[Collected data]
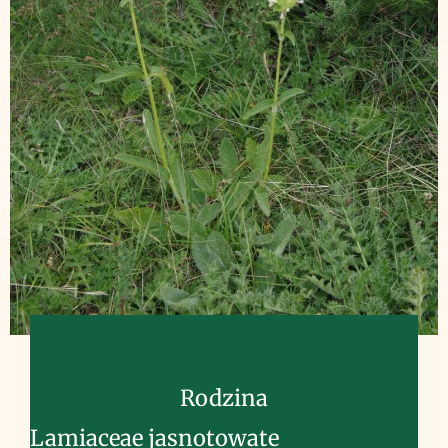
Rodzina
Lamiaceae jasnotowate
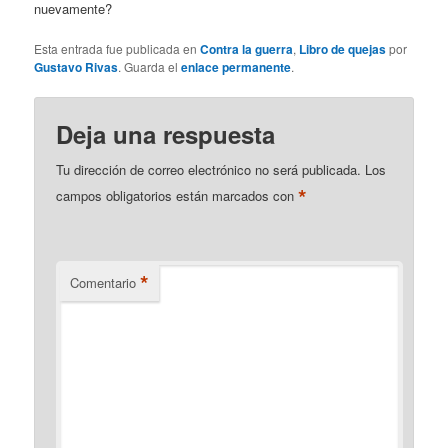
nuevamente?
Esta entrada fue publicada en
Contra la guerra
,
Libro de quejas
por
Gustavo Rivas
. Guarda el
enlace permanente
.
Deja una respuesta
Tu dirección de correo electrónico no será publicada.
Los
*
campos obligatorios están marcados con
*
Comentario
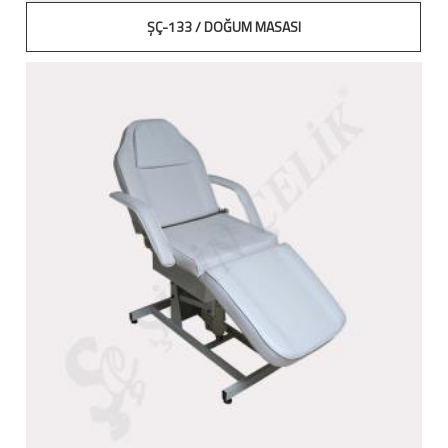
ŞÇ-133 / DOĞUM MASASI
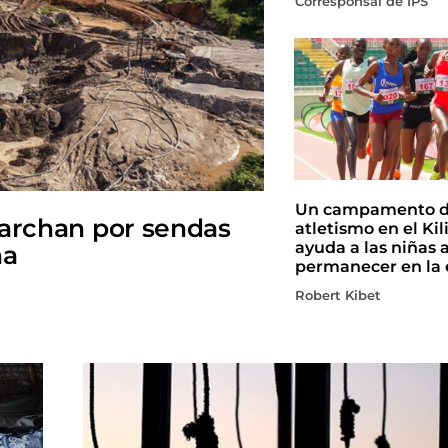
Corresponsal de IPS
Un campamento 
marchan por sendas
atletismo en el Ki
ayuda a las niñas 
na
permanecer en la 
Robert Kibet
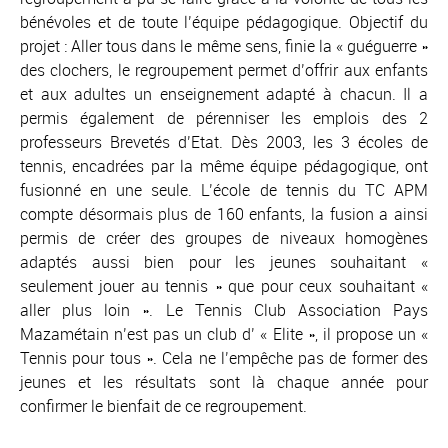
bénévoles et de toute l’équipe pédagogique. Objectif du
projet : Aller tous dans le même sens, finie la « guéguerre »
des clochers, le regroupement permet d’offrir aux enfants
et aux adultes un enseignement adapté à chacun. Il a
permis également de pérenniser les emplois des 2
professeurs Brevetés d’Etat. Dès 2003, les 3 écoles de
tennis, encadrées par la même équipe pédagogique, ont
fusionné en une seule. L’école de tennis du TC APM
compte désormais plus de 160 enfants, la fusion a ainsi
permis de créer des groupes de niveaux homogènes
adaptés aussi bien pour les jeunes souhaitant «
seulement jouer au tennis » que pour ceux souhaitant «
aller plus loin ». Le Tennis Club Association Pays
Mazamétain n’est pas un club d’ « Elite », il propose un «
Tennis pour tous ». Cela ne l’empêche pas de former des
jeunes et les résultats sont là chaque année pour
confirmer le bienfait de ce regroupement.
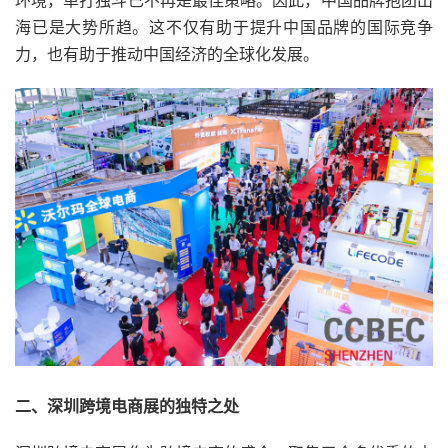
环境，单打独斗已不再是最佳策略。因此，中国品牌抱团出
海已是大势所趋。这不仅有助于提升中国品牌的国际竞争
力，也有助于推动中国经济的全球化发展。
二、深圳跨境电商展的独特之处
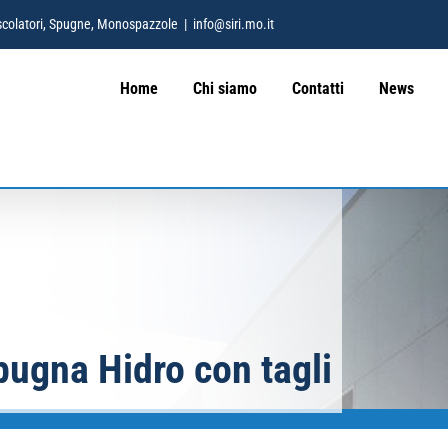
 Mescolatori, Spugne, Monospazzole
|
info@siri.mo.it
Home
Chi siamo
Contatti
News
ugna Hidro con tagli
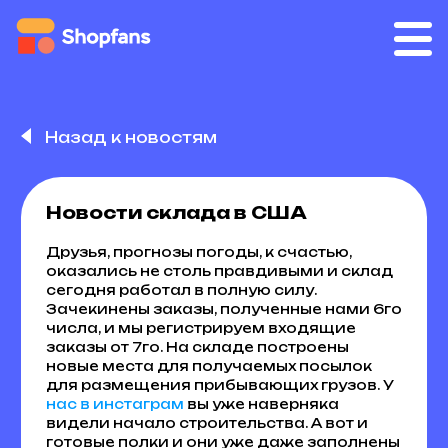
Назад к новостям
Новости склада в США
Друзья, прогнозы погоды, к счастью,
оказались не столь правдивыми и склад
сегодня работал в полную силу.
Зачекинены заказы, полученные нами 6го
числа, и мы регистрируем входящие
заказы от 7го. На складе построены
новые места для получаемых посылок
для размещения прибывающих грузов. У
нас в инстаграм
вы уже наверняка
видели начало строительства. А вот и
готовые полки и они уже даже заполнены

* * *

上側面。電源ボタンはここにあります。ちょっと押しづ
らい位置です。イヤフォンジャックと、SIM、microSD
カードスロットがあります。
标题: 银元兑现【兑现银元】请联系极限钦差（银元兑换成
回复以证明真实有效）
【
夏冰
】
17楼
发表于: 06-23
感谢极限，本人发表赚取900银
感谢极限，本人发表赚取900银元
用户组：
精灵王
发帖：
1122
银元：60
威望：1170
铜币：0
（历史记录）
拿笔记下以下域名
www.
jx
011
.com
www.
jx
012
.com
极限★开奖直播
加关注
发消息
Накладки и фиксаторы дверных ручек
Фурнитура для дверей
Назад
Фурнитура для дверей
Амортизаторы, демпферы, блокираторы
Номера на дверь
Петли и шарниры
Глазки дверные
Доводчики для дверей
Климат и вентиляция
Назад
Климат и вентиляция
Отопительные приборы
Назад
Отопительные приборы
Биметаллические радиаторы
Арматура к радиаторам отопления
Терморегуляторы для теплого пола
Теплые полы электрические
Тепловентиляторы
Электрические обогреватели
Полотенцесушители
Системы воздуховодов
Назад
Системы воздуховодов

▸ WORK TO BE COMPLETED
Whenever the string "enfants" shows up in a line of the entries, copy that line.

▸ SOLVED EXERCISE
des clochers, le regroupement permet d’offrir aux enfants
compte désormais plus de 160 enfants, la fusion a ainsi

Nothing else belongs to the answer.